In recent years the Coen brothers have barely put a frame wrong with a run of form that includes the superb Jewish black comedy, A Serious Man, and their stately remake of True Grit. Now though, they’ve hit us with a glitzy, star-studded dud.
Set in 1950s Hollywood, Hail, Caesar! spins a yarn about the making of an epic celluloid version of the story of Christ. Josh Brolin’s Eddie Mannix is the studio fixer trying to keep the production from falling apart when leading man Baird Whitlock, played witlessly by George Clooney, is kidnapped by a gang of disgruntled communist screenwriters.
The setting is one that should have been a doozy for the Coens. This is a period and place they’ve brilliantly illuminated in the past with Barton Fink. With that film, and 2013’s wonderful Inside Llewyn Davis, a freewheelin’ tale of a struggling folk singer in 1960s New York, they brought the chosen eras to life with a sincerity that underpinned the numerous comic left turns. With Hail, Caesar!, unfortunately, a similar seriousness is not replicated, and instead the Coens’ penchant for screwball wackiness is unleashed and indulged to the great detriment of the film at large.
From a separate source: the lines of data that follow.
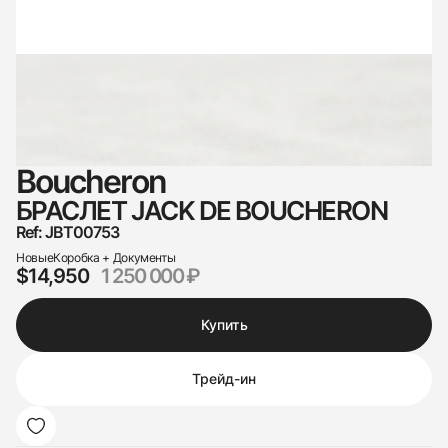
Boucheron
БРАСЛЕТ JACK DE BOUCHERON
Ref: JBT00753
Новые
Коробка + Документы
$14,950
1 250 000 ₽
Купить
Трейд-ин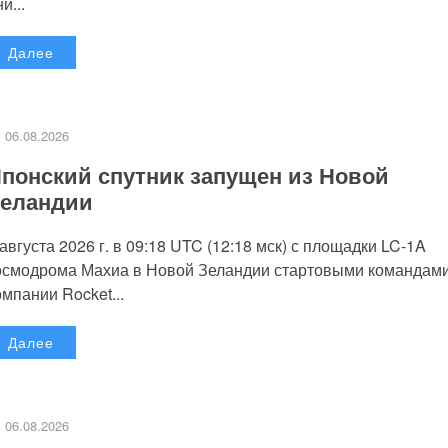
и...
Далее
06.08.2026
понский спутник запущен из Новой
еландии
 августа 2026 г. в 09:18 UTC (12:18 мск) с площадки LC-1A
осмодрома Махиа в Новой Зеландии стартовыми командам
омпании Rocket...
Далее
06.08.2026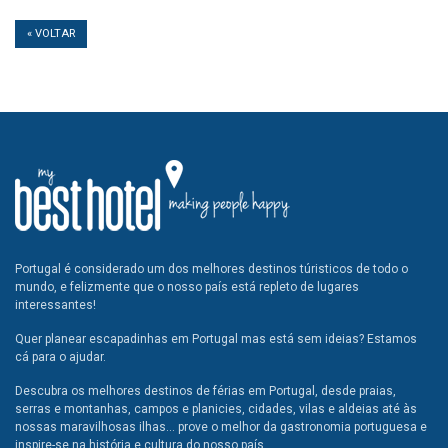
« VOLTAR
Portugal é considerado um dos melhores destinos túristicos de todo o
mundo, e felizmente que o nosso país está repleto de lugares
interessantes!
Quer planear escapadinhas em Portugal mas está sem ideias? Estamos
cá para o ajudar.
Descubra os melhores destinos de férias em Portugal, desde praias,
serras e montanhas, campos e planicies, cidades, vilas e aldeias até às
nossas maravilhosas ilhas... prove o melhor da gastronomia portuguesa e
inspire-se na história e cultura do nosso país.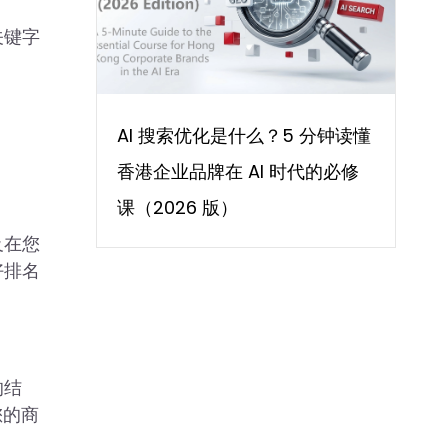
关键字
AI 搜索优化是什么？5 分钟读懂
香港企业品牌在 AI 时代的必修
课（2026 版）
及在您
好排名
的结
您的商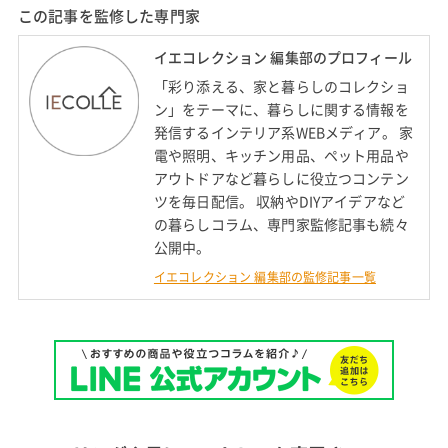
この記事を監修した専門家
イエコレクション 編集部のプロフィール
「彩り添える、家と暮らしのコレクショ
ン」をテーマに、暮らしに関する情報を
発信するインテリア系WEBメディア。 家
電や照明、キッチン用品、ペット用品や
アウトドアなど暮らしに役立つコンテン
ツを毎日配信。 収納やDIYアイデアなど
の暮らしコラム、専門家監修記事も続々
公開中。
イエコレクション 編集部の監修記事一覧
There is an attempt to imbue proceedings with religious conviction, bookended as it is with Mannix visiting his priest for what appears to be a daily confession. But the weightiness feels tacked on, rather than an integral, organic element.
Mannix is trying to decide whether to carry on working in movies or take a big-bucks gig with a nasty corporation. The Coens want us to believe this conundrum reflects the studio man’s struggles with faith, but it’s an idea that doesn’t quite add up. Besides, the rest of the film is so glib that it’s hard to take this earnest strand very seriously anyway.
Alongside the pastiche of the sword and sandals epic, there are spoofs of Westerns and musicals, and an array of oddball characters come and go. A nauseating smugness pervades the atmosphere, while the spoofs and gags are, in the main, just not funny enough. The central plot also plays out so half-heartedly that the whole thing starts runnning out of steam from about the halfway point.
There is, at least, an excellent turn from Ralph Fiennes as a fastidious English director desperately trying to keep his cool with a dumb young star, and there’s a brilliant vignette involving religious representatives including a Catholic priest, a rabbi and a Copt getting into a heated discussion about the religious content of Mannix’s movie. These flashes of brilliance are, sadly, not enough to rescue what is a rare clanger from the Coens.